Chessnut1071 wrote: Fri Dec 24, 2021 3:49 am I have a very simple bitboard, a precomputed move vector (8) for each of the 64 squares. I just use the intrinsics TrailingZeros and LeadigZeros after I XOR out the last move to find the next move. I stop at a blocker.

btw, that 13.8 million was in debug mode. Also, I capture the following data for each move:
1 check 2 double check 3 discovered check 4 pin 5 ent passant 6 pawn promotion 7 move direction 8 capture 9 defender.
It's difficult for me to understand your move generation logic without seeing your code. In previous discussions- if I recall correctly- I and other developers have asked how your code accounts for every permutation of occupancy along a move direction ray. I don't recall seeing that code. Though "I stop at a blocker" suggests your move generator depends on a loop or does some bookkeeping to track blockers in each direction. Sharing your code would clarify this.
Chessnut1071 wrote: Sat Dec 25, 2021 8:48 pm ??? supect ???

10,000,000 engine call x AVG 59 pseudo moves = 590,000,000 (nodes) / 21.57 seconds ( release mode ) = 27.352,804 nodes per second

Actually, from what I'm hearing, my engine is super SLOW! Are you judging from legal moves or pseudo moves?
"Engine calls" is not a phrase anyone on this forum is familiar with.
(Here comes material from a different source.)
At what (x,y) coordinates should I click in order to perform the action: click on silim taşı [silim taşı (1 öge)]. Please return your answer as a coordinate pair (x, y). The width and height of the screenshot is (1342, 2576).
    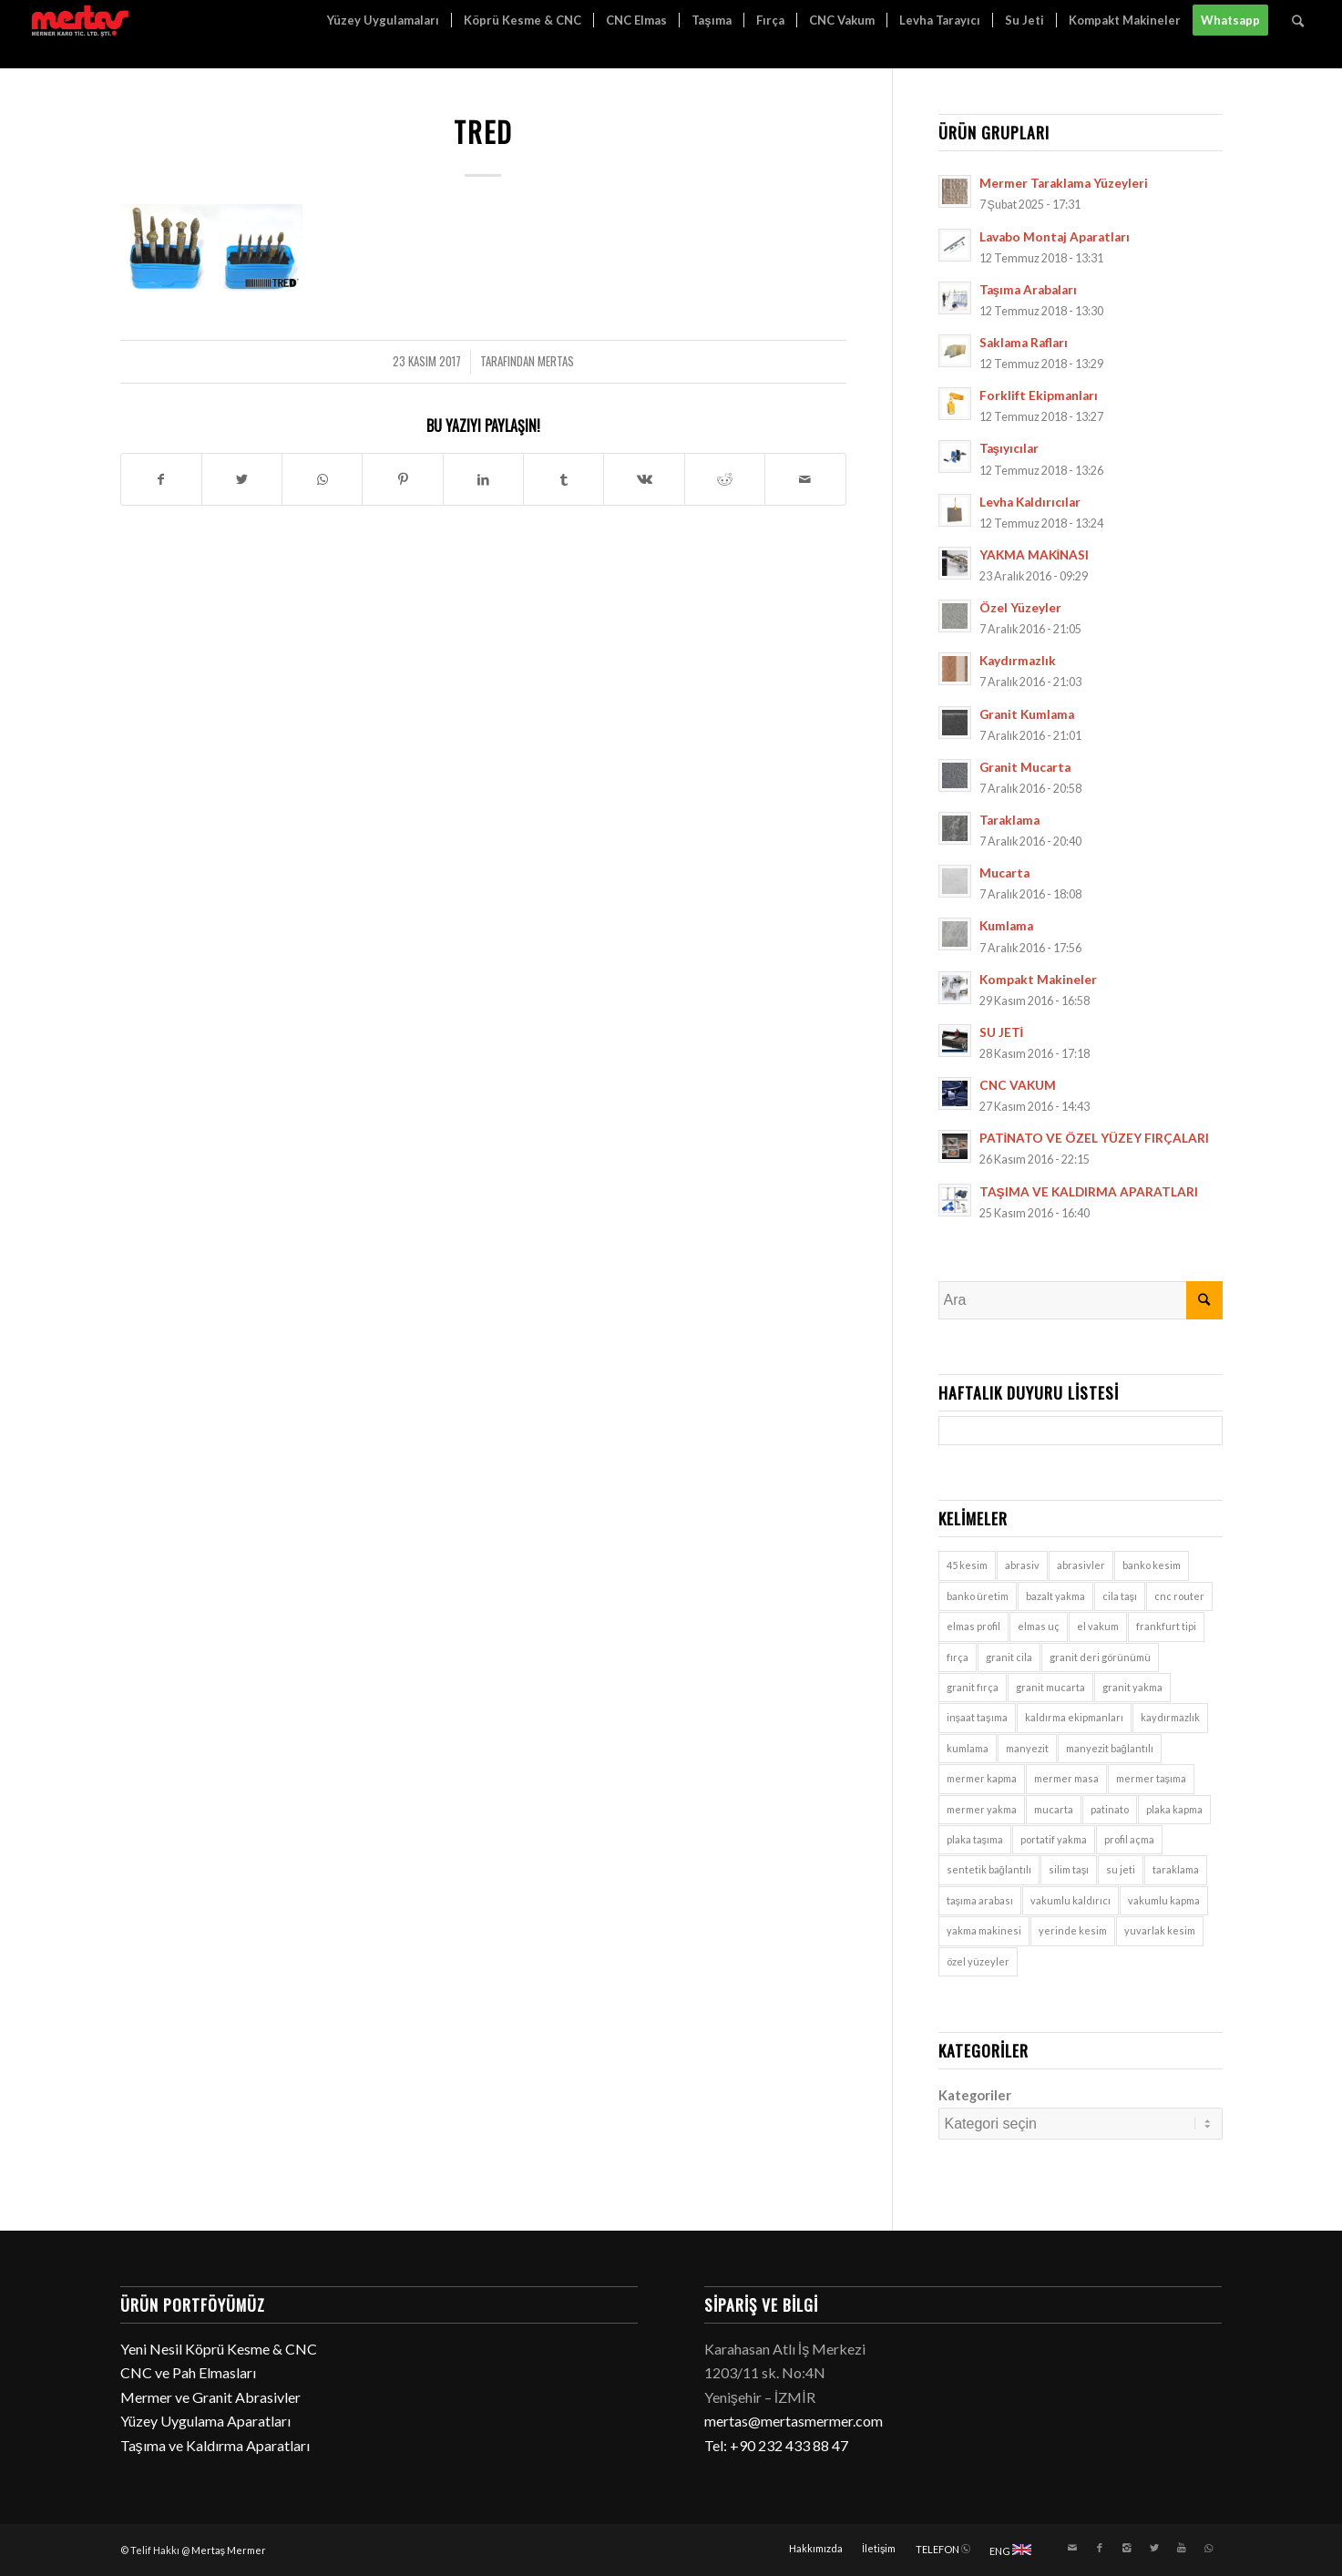
    Looking at the image, I should click on (1069, 1869).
It does not have a clear, unambiguous definition chess engine programmers agree upon. Also unclear is the significance of 59 average pseudo-legal moves. How did you measure that number? Just because the root position has 59 pseudo-legal moves does not mean, on average, every position in the search tree has 59 pseudo-legal moves. Likely less.

The standard metric used by TalkChess forum members is Nodes Per Second (NPS), measured by incrementing the node count whenever Board.PlayMove(move) is called. Correct me if I'm wrong (forum members), but I believe that's the metric most engine developers use. It measures the rate at which an engine examines legally reachable (well, other than via null move) positions.

Also, it's helpful to state whether you've measured NPS during perft (pure move generation) or during search (usually alpha / beta minimax + depth reductions + pruning).